Eine pro-iranische Hackergruppe hat am Freitag behauptet, sie habe ein persönliches E-Mail-Konto des FBI-Direktors Kash Patel gehackt. Nach eigenen Angaben sollen sie scheinbar Jahre alte Fotos von ihm zusammen mit einem Arbeitslebenslauf und anderen persönlichen Dokumenten online gestellt haben.
Viele der Aufzeichnungen scheinen mehr als ein Jahrzehnt alt zu sein.
"Kash Patel, der derzeitige Leiter des FBI, der seinen Namen einst mit Stolz auf dem Hauptquartier der Behörde anbrachte, wird nun seinen Namen auf der Liste der erfolgreich gehackten Opfer wiederfinden", heißt es in einer von der Handala-Gruppe veröffentlichten Nachricht.
Der Nachricht waren mehr als ein halbes Dutzend Fotos von Patel beigefügt - darunter eines, auf dem er neben einem antiken Sportwagen steht, und ein weiteres mit einer Zigarre im Mund.
Die Gruppe erklärte auch, dass sie E-Mails und andere Dokumente von Patels Konto zum Herunterladen bereitstellt. Viele der Aufzeichnungen scheinen sich auf seine persönlichen Reisen und Geschäfte zu beziehen, die mehr als 10 Jahre zurücklagen.
"Das FBI ist sich bewusst, dass böswillige Akteure es auf die persönlichen E-Mail-Informationen von Direktor Patel abgesehen haben, und wir haben alle notwendigen Schritte unternommen, um die mit dieser Aktivität verbundenen potenziellen Risiken zu mindern", so das FBI in einer Erklärung.
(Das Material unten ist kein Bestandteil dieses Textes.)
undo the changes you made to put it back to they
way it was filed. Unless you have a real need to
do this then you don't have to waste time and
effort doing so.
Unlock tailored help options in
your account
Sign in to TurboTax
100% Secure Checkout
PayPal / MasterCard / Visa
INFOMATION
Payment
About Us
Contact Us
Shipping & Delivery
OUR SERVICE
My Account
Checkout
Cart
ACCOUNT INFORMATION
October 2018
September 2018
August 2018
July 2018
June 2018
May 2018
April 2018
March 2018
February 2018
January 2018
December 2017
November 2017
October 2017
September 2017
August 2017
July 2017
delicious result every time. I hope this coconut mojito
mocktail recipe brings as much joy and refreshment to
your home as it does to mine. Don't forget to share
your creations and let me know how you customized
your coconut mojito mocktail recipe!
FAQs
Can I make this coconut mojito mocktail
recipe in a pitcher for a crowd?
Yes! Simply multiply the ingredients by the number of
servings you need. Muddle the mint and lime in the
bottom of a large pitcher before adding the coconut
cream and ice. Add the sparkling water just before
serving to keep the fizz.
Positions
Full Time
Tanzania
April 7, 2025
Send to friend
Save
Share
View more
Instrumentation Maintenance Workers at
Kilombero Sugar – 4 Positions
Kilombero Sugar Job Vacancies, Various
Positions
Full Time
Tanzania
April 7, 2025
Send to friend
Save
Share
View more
"Die fraglichen Informationen sind historischer Natur und betreffen keine Regierungsinformationen."
Es war nicht klar, wann der von Handala behauptete Hack stattgefunden haben könnte. In Nachrichtenberichten vom Dezember 2024, bevor Patel als Direktor bestätigt wurde, hieß es, Patel sei von der Behörde darüber informiert worden, dass er als Teil eines iranischen Hacks ins Visier genommen worden sei.
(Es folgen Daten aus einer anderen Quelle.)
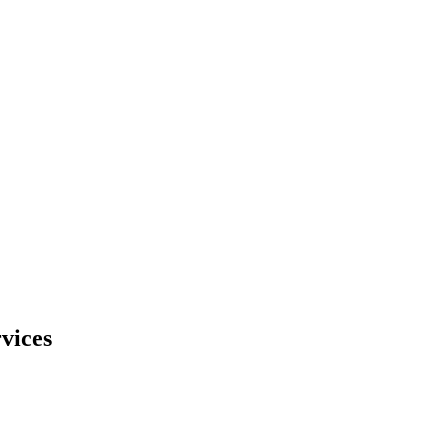
vices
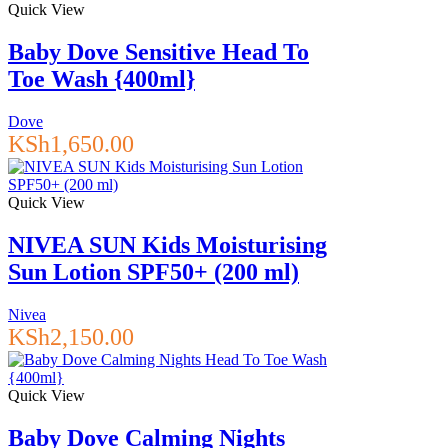
Quick View
Baby Dove Sensitive Head To
Toe Wash {400ml}
Dove
KSh
1,650.00
Quick View
NIVEA SUN Kids Moisturising
Sun Lotion SPF50+ (200 ml)
Nivea
KSh
2,150.00
Quick View
Baby Dove Calming Nights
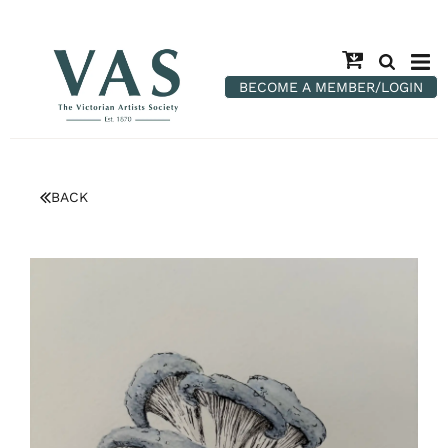
BECOME A MEMBER/LOGIN
BACK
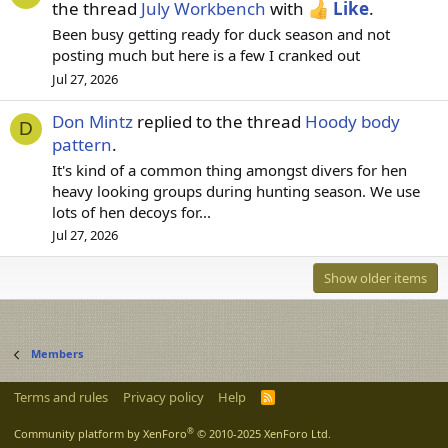
the thread
July Workbench
with
Like
.
Been busy getting ready for duck season and not
posting much but here is a few I cranked out
Jul 27, 2026
Don Mintz
replied to the thread
Hoody body
D
pattern
.
It's kind of a common thing amongst divers for hen
heavy looking groups during hunting season. We use
lots of hen decoys for...
Jul 27, 2026
Show older items
Members
Terms and rules
Privacy policy
Help
R
S
S
®
Community platform by XenForo
© 2010-2025 XenForo Ltd.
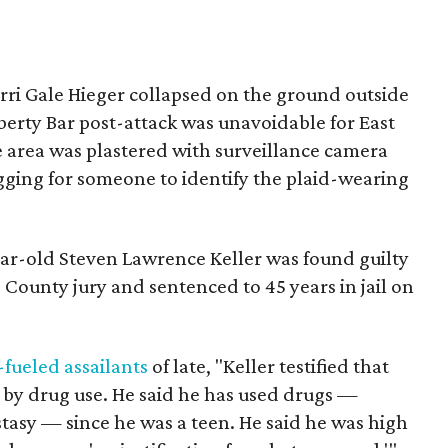
rri Gale Hieger collapsed on the ground outside
iberty Bar post-attack was unavoidable for East
 area was plastered with surveillance camera
gging for someone to identify the plaid-wearing
ar-old Steven Lawrence Keller was found guilty
 County jury and sentenced to 45 years in jail on
-fueled assailants
of late, "Keller testified that
n by drug use. He said he has used drugs —
tasy — since he was a teen. He said he was high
Handala ist eine pro-iranische und pro-palästinensische Hackergruppe, die sich Anfang des Monats für die Störung der Systeme von Stryker, einem in Michigan ansässigen Medizintechnikunternehmen, verantwortlich erklärte.
Handala erklärte, der Angriff sei eine Vergeltung für mutmaßliche US-Angriffe, bei denen Kinder in einer Schule im Iran getötet wurden.
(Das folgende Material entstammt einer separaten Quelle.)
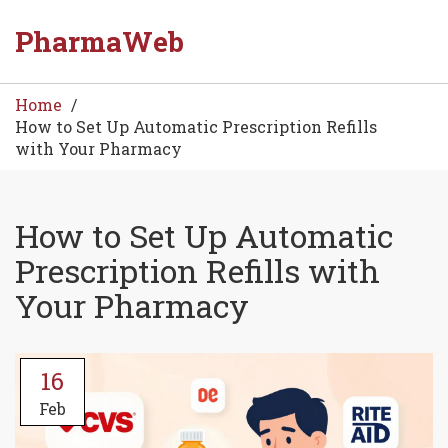
PharmaWeb
Home
How to Set Up Automatic Prescription Refills
with Your Pharmacy
How to Set Up Automatic
Prescription Refills with
Your Pharmacy
16
Feb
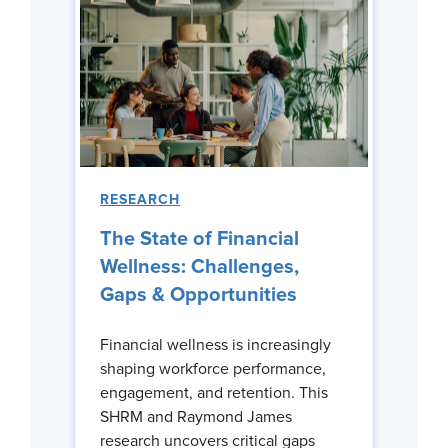
RESEARCH
The State of Financial
Wellness: Challenges,
Gaps & Opportunities
Financial wellness is increasingly
shaping workforce performance,
engagement, and retention. This
SHRM and Raymond James
research uncovers critical gaps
Sie sind ein prominentes Beispiel für die Proxy-Gruppen, die mutmaßlich im Auftrag des Iran Cyberangriffe durchführen.
Das Justizministerium hob Handala in einer Ankündigung von letzter Woche hervor, in der es mitteilte, es habe vier Webdomänen beschlagnahmt, die mit iranischen Hacking-Programmen und der Bedrohung von Dissidenten in Verbindung stehen.
Die Trump-Regierung hat eine Belohnung von bis zu 10 Millionen Dollar (8,6 Millionen Euro) für Informationen ausgesetzt, die zur Identifizierung von Mitgliedern der Handala-Gruppe führen.